O QUE DEVEMOS ENTENDER POR DIREITO

De início, deve-se enfrentar a grande pergunta: O que é o Direito? De antemão, um alerta preliminar: é complicado definir o Direito e nesse desafio tem se empenhado desde a Antiguidade até nossos dias um amplo leque de teóricos e ilustres personalidades de todos os tempos.

Primeiro, é importante definir os elementos que precisam constar em toda definição de Direito, não sem antes esclarecer a relevância que para conseguir resultados deva-se dar à linguagem.

1. Os problemas da linguagem para definir o Direito.

A primeira coisa a se ter consciência para estudar ou para enfrentar esse assunto é a seguinte: existe uma grande dificuldade para responder essa pergunta, mas antes de tudo, não por uma questão técnica, de sabedoria sobre Direito, mas por uma questão da linguagem, visto que o Direito utiliza a linguagem natural. Não existe uma linguagem específica, especial, única para o Direito como existe, por exemplo, para programação informática uma linguagem artificial.

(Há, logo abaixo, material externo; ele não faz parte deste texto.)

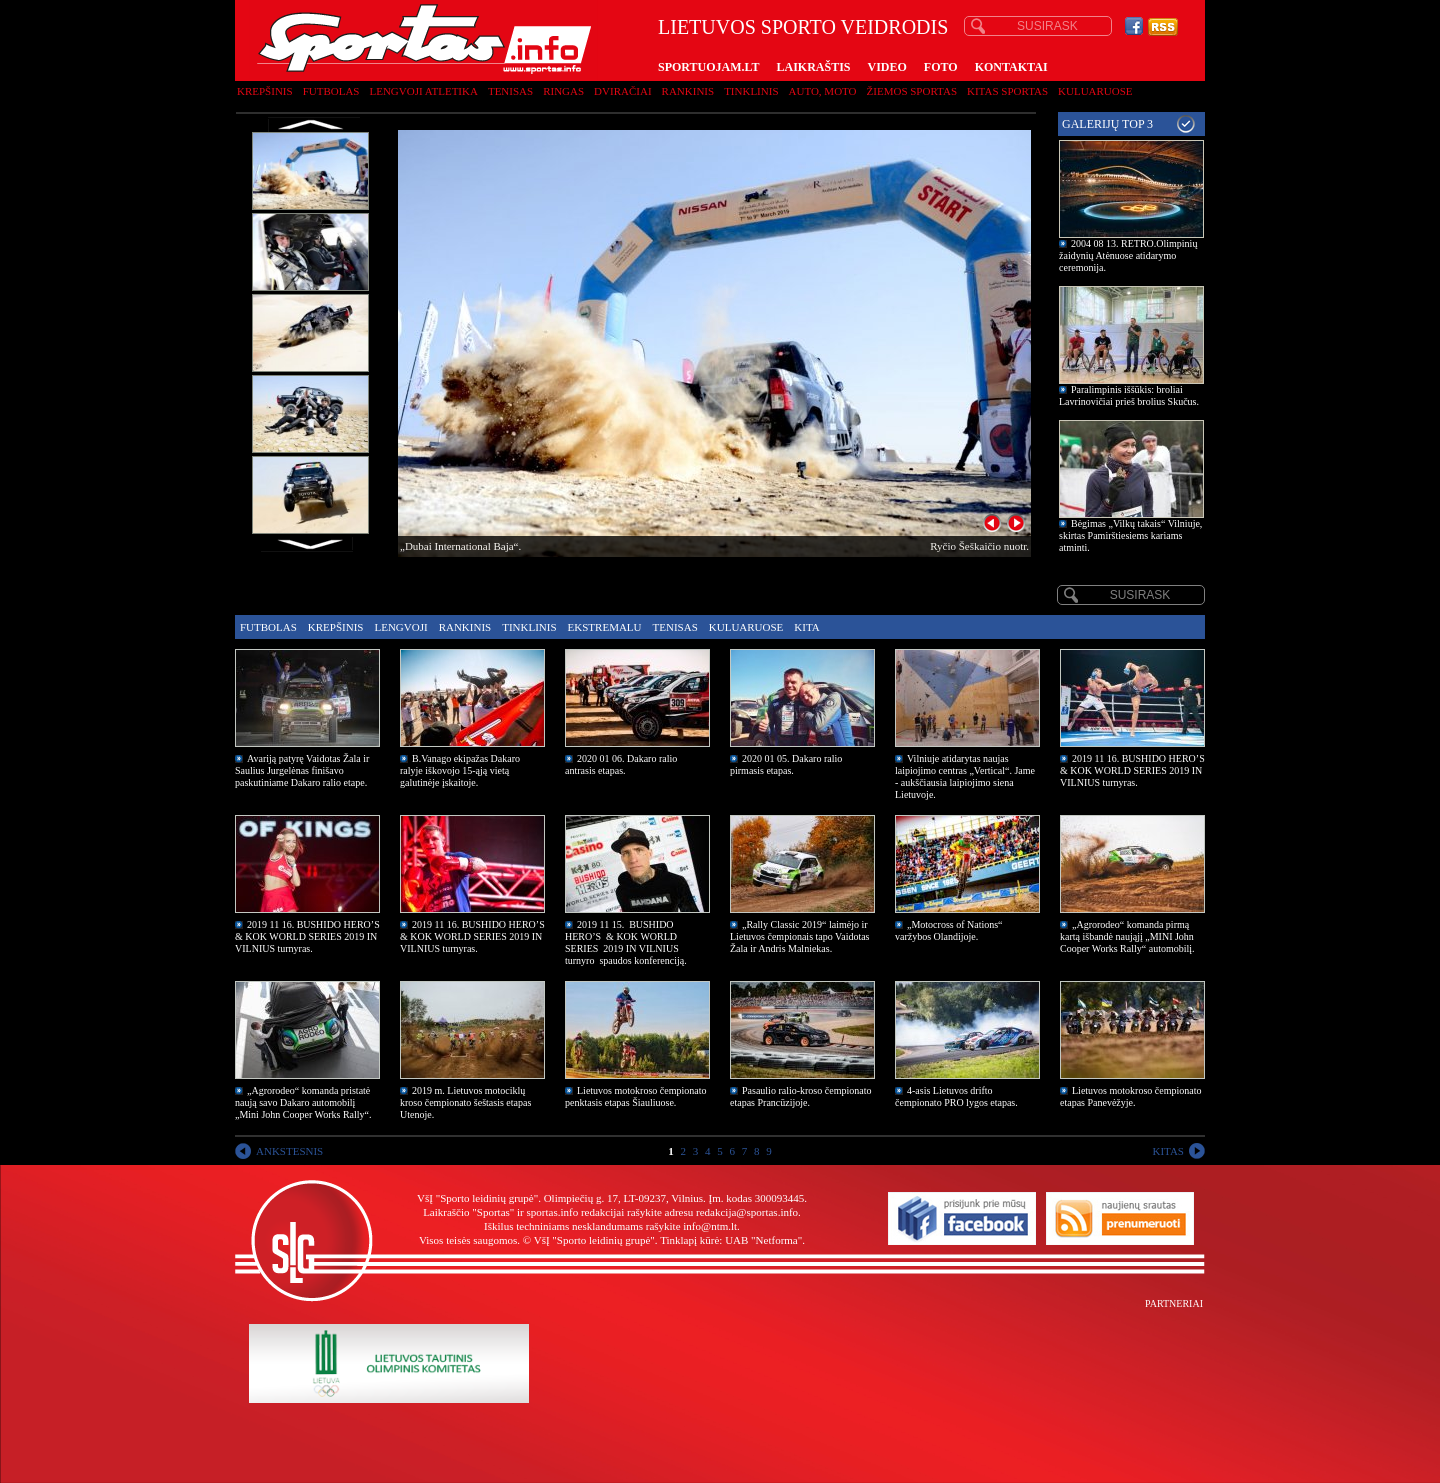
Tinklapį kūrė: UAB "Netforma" (731, 1240)
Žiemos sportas (912, 91)
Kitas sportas (1007, 91)
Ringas (563, 91)
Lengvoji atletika (423, 91)
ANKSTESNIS (289, 1151)
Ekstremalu (605, 627)
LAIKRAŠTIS (813, 67)
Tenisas (510, 91)
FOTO (941, 67)
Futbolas (331, 91)
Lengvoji (400, 627)
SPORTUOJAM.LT (708, 67)
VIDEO (887, 67)
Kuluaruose (1095, 91)
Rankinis (688, 91)
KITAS (1168, 1151)
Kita (806, 627)
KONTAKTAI (1011, 67)
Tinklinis (751, 91)
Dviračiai (622, 91)
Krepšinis (265, 91)
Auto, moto (823, 91)
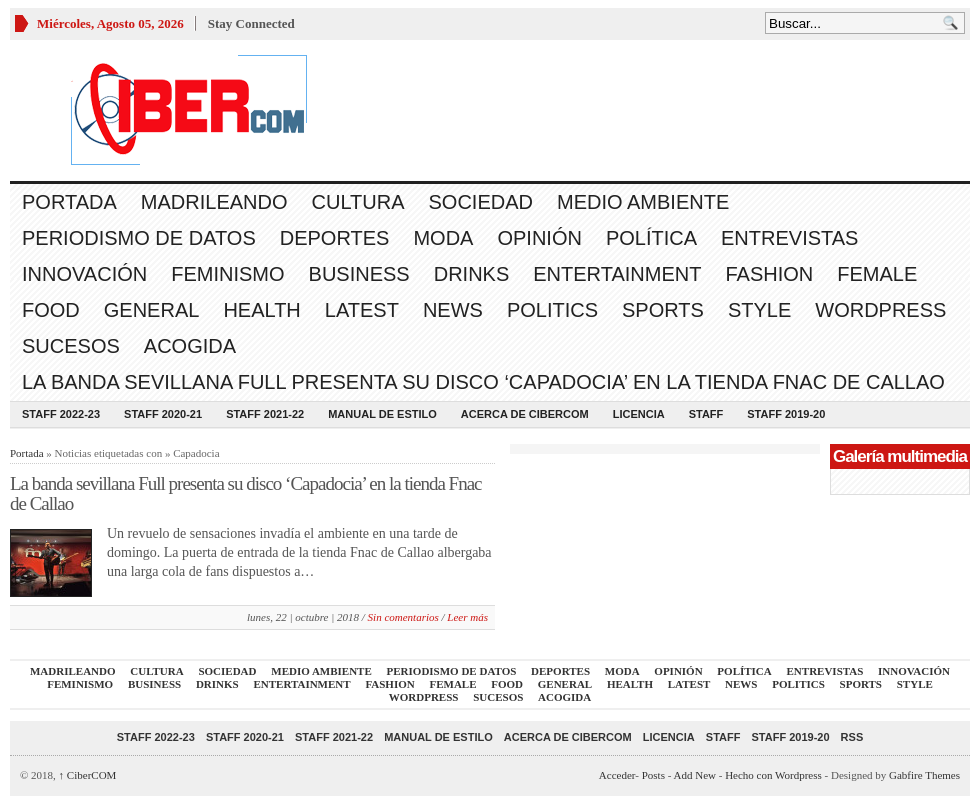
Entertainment (617, 274)
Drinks (472, 274)
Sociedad (481, 202)
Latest (362, 310)
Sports (663, 310)
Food (51, 310)
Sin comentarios (403, 617)
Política (651, 238)
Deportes (335, 238)
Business (359, 274)
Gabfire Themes (924, 775)
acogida (190, 346)
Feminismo (227, 274)
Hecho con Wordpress (773, 775)
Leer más (467, 617)
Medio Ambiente (643, 202)
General (152, 310)
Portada (69, 202)
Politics (552, 310)
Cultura (358, 202)
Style (759, 310)
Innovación (84, 274)
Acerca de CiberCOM (525, 414)
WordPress (880, 310)
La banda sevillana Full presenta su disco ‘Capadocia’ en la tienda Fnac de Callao (483, 382)
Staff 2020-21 (163, 414)
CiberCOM (88, 775)
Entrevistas (789, 238)
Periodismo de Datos (139, 238)
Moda (443, 238)
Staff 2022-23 (61, 414)
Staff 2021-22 (265, 414)
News (453, 310)
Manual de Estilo (382, 414)
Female (877, 274)
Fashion (769, 274)
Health (261, 310)
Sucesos (71, 346)
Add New (695, 775)
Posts (653, 775)
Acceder (617, 775)
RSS (852, 737)
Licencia (639, 414)
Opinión (539, 238)
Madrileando (214, 202)
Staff (706, 414)
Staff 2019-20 (786, 414)
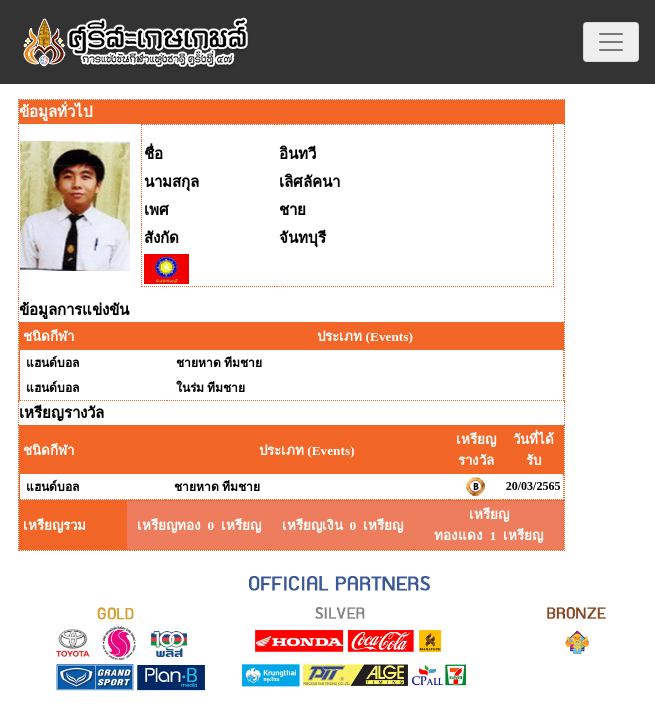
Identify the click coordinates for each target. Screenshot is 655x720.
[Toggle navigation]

O Direito utiliza a linguagem natural. As palavras que usamos como profissionais, na grande generalidade, são as mesmas utilizadas na linguagem natural. Junto a este problema temos outro que é o seguinte: existem palavras com mais de um significado, característica identificada como polissemia.

No Direito há o complicador adicional que a palavra (realmente o conceito) que identifica o objeto de estudo é a mesma palavra utilizada para designar o objeto de estudo, isto é: “Direito”.

Na linguagem comum, a palavra Direito, pode ser utilizada para referir-se às mais variadas situações e realidades.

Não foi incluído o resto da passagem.